Transcribed page contents:
_ _ _

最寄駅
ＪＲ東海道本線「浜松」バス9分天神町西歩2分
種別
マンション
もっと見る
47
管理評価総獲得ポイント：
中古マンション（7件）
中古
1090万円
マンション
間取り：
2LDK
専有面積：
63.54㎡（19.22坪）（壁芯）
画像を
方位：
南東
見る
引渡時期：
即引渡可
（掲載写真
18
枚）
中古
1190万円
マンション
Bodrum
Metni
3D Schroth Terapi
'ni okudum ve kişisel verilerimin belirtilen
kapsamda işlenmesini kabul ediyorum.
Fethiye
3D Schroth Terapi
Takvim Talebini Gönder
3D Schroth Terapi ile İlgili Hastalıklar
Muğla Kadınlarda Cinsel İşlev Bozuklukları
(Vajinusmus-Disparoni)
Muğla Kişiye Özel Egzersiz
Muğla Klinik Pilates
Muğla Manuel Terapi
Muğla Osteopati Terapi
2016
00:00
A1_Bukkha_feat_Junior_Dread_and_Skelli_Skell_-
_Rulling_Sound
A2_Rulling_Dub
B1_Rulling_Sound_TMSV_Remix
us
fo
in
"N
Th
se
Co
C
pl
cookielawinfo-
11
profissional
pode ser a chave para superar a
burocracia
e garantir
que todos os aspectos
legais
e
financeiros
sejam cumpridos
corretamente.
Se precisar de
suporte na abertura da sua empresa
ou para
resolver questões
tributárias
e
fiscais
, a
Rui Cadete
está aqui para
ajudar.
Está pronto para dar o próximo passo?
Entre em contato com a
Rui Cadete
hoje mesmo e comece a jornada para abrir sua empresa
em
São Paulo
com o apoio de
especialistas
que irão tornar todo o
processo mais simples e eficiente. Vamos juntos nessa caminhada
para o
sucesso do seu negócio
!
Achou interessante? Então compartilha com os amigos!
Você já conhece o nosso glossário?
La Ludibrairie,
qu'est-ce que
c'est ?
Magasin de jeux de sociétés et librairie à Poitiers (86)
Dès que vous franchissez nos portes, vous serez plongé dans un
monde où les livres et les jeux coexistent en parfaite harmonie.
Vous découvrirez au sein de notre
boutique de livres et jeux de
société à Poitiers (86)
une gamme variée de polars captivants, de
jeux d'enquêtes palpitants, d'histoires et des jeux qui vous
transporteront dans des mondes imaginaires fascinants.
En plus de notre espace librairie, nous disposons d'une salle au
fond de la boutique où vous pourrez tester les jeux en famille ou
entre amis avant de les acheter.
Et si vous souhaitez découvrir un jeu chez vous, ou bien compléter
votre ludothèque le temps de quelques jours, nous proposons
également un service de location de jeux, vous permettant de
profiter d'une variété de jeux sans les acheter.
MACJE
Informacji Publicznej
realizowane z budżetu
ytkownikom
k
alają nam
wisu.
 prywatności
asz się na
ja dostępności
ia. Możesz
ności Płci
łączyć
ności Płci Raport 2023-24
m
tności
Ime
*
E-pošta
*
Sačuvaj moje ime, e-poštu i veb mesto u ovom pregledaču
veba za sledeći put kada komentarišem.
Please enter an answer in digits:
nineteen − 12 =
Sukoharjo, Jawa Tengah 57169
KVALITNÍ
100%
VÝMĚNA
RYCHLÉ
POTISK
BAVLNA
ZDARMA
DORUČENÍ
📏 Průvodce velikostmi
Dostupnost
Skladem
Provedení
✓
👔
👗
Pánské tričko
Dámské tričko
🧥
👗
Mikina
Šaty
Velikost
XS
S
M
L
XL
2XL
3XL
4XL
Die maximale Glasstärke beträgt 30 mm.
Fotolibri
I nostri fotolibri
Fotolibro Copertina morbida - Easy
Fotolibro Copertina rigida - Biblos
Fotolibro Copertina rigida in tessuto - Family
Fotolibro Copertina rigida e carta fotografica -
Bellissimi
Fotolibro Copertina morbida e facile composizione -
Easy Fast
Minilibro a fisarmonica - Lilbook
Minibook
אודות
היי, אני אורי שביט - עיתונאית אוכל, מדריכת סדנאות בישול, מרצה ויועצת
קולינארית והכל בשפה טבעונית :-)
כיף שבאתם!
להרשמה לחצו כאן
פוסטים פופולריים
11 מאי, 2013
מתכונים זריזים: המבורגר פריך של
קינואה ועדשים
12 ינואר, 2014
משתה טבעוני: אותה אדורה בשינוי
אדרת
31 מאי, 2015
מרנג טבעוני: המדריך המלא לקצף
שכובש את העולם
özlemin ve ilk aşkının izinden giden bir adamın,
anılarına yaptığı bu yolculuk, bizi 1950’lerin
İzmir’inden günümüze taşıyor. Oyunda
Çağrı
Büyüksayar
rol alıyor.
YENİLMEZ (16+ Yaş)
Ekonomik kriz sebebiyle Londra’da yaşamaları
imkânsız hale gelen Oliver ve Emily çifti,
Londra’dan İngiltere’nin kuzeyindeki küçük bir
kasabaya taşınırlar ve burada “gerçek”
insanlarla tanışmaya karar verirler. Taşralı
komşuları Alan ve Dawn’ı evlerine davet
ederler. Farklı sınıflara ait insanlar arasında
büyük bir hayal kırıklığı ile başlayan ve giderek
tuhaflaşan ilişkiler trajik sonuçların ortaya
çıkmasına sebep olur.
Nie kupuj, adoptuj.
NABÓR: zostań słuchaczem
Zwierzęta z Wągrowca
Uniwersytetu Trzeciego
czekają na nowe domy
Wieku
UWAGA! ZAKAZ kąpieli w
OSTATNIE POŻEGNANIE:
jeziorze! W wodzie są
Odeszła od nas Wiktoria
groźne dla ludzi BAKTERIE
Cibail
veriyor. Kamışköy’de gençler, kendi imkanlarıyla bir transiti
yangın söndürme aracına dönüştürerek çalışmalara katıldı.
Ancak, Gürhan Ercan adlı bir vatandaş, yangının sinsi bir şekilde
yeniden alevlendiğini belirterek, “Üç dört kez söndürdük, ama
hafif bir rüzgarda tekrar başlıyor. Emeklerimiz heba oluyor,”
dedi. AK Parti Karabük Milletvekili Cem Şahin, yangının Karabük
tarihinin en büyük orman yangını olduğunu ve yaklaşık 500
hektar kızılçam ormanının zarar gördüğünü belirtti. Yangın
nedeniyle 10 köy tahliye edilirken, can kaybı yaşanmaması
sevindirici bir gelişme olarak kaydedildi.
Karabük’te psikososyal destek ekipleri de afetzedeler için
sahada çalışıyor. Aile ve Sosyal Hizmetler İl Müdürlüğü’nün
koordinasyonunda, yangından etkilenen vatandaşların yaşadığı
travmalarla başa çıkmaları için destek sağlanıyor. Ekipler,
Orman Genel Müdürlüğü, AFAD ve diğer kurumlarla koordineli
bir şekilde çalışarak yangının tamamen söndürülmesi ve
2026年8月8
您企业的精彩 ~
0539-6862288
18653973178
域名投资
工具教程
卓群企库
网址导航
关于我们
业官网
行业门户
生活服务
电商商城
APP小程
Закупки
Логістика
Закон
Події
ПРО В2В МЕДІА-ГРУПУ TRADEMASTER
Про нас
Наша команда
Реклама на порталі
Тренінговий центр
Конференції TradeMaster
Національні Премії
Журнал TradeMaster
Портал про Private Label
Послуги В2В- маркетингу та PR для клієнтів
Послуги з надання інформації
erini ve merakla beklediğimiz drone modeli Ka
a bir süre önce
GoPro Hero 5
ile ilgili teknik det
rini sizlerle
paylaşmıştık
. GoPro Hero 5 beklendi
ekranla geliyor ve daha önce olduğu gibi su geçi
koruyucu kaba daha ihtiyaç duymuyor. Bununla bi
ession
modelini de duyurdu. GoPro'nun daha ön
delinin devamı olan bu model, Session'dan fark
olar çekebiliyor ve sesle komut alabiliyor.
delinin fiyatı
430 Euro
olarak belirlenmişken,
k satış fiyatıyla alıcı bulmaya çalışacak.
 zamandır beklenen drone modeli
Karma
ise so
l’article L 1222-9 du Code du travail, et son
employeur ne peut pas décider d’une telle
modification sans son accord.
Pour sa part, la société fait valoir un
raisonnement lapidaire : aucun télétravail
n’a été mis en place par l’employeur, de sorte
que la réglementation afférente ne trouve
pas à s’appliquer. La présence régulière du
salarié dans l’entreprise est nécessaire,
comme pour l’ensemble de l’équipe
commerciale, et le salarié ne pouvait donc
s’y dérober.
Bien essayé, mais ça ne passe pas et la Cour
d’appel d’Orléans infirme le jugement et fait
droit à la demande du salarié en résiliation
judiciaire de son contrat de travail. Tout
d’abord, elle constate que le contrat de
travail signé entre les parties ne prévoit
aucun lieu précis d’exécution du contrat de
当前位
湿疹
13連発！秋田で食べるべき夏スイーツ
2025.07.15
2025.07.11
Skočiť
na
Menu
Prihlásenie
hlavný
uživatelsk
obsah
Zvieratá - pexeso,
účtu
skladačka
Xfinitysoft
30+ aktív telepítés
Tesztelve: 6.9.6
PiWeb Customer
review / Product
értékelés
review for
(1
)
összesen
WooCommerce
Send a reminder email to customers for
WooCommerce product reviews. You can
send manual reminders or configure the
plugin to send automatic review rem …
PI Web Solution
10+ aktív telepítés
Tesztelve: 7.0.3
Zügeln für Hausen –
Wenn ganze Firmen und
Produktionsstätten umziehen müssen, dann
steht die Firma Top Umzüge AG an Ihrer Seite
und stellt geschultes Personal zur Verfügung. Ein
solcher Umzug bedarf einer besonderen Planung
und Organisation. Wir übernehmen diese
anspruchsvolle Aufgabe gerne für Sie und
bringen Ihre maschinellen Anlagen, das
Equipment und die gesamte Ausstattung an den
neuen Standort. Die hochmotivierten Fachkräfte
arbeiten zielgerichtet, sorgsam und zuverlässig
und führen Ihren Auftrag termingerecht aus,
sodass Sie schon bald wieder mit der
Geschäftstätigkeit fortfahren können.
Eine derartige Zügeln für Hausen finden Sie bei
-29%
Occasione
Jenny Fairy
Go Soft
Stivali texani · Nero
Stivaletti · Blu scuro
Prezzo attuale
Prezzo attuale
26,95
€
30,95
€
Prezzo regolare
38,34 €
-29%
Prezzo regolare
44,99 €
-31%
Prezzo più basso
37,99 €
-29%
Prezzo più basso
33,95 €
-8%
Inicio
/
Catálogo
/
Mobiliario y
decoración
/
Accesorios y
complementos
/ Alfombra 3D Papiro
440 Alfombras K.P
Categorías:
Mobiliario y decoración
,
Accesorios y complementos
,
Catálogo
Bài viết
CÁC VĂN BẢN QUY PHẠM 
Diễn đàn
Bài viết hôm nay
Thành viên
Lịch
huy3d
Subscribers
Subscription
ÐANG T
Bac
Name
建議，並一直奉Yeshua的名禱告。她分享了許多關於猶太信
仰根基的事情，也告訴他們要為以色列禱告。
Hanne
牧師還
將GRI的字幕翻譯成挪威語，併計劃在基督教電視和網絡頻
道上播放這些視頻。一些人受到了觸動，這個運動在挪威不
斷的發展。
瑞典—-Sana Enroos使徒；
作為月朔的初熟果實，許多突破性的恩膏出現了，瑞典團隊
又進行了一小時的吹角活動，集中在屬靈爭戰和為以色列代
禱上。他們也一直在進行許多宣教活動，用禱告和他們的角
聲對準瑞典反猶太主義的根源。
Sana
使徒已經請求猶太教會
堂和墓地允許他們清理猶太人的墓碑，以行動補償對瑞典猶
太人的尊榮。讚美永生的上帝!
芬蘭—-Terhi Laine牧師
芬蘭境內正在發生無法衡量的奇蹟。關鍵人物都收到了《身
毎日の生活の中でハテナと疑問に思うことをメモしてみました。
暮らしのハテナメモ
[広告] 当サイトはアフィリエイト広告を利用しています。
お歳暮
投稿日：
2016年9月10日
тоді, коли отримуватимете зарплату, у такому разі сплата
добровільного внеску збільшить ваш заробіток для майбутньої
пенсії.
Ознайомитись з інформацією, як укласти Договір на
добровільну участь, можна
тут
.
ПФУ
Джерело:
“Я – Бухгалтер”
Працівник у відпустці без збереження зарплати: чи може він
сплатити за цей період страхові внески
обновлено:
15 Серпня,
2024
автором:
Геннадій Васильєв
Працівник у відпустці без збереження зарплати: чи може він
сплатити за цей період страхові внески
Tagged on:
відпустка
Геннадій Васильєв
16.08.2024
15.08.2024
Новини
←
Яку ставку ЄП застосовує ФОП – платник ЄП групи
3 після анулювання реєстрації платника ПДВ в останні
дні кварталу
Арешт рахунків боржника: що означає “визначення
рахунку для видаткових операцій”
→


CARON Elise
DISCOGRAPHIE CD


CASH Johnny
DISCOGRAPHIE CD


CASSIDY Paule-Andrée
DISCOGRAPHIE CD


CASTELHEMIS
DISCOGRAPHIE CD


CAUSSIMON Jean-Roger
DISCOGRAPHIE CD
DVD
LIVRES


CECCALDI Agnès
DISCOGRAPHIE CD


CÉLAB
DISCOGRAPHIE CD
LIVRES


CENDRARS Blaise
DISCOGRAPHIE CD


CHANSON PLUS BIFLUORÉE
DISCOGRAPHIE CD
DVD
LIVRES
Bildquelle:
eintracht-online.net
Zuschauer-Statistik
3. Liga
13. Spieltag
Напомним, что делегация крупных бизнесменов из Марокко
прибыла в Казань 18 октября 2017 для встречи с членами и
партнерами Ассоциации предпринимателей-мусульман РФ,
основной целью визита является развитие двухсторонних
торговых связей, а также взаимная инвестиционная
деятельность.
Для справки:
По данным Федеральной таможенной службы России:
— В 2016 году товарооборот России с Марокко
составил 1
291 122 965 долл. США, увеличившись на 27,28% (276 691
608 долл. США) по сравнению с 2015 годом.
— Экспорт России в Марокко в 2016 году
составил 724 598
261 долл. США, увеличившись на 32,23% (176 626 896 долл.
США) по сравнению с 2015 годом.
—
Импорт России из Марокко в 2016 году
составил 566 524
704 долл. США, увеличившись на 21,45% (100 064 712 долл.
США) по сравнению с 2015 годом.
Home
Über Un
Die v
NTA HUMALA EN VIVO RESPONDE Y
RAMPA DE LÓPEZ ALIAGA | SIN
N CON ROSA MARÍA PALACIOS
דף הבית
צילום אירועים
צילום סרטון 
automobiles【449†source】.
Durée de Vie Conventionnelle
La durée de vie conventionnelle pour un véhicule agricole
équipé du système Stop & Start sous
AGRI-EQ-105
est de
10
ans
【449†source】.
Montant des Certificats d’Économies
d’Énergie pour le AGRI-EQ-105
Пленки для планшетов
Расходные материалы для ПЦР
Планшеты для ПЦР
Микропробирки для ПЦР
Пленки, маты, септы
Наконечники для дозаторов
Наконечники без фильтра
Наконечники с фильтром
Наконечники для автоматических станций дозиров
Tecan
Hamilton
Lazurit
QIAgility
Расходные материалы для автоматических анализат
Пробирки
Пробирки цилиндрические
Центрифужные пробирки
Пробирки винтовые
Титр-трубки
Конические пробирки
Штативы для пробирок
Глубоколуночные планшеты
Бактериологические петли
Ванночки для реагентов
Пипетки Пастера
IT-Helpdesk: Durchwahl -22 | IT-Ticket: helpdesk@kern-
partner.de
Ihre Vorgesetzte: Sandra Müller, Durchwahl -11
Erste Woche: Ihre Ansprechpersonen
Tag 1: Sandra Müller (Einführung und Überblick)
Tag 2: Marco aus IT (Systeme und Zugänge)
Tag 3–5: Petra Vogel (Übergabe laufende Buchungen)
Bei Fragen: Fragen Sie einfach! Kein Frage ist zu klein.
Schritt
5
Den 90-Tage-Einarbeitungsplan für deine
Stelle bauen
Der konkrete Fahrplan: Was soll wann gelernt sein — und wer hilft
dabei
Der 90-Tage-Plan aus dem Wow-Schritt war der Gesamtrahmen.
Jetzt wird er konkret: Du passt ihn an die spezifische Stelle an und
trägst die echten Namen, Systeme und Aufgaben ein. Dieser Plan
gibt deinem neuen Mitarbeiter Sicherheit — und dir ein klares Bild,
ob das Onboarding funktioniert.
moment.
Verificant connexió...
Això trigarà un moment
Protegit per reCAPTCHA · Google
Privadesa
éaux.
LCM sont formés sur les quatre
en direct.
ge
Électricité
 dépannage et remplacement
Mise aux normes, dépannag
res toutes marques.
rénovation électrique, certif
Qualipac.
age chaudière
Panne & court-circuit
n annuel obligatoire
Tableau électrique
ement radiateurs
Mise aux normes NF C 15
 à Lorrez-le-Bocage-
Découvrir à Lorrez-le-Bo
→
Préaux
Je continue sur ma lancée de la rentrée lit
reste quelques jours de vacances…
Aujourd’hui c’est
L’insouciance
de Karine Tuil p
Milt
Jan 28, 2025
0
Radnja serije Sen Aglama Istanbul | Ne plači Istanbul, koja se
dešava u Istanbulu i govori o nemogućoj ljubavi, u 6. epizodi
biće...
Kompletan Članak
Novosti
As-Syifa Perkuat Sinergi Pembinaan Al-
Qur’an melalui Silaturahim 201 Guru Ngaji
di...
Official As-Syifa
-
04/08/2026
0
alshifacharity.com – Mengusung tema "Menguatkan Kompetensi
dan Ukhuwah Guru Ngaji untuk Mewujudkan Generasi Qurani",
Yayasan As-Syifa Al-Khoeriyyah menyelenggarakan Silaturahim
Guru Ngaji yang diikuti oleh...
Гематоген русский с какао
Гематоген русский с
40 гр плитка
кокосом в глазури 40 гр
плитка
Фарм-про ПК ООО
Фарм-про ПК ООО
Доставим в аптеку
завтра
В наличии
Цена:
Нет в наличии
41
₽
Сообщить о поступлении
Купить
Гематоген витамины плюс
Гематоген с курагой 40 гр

_ _ _

> Problem details: Return exactly, and only, the lines above starting at the line that contains "Послуги В2В- маркетингу та PR для клієнтів" and ending at the line that contains "olar çekebiliyor ve sesle komut alabiliyor.".

> Response to the task:
Послуги В2В- маркетингу та PR для клієнтів
Послуги з надання інформації
erini ve merakla beklediğimiz drone modeli Ka
a bir süre önce
GoPro Hero 5
ile ilgili teknik det
rini sizlerle
paylaşmıştık
. GoPro Hero 5 beklendi
ekranla geliyor ve daha önce olduğu gibi su geçi
koruyucu kaba daha ihtiyaç duymuyor. Bununla bi
ession
modelini de duyurdu. GoPro'nun daha ön
delinin devamı olan bu model, Session'dan fark
olar çekebiliyor ve sesle komut alabiliyor.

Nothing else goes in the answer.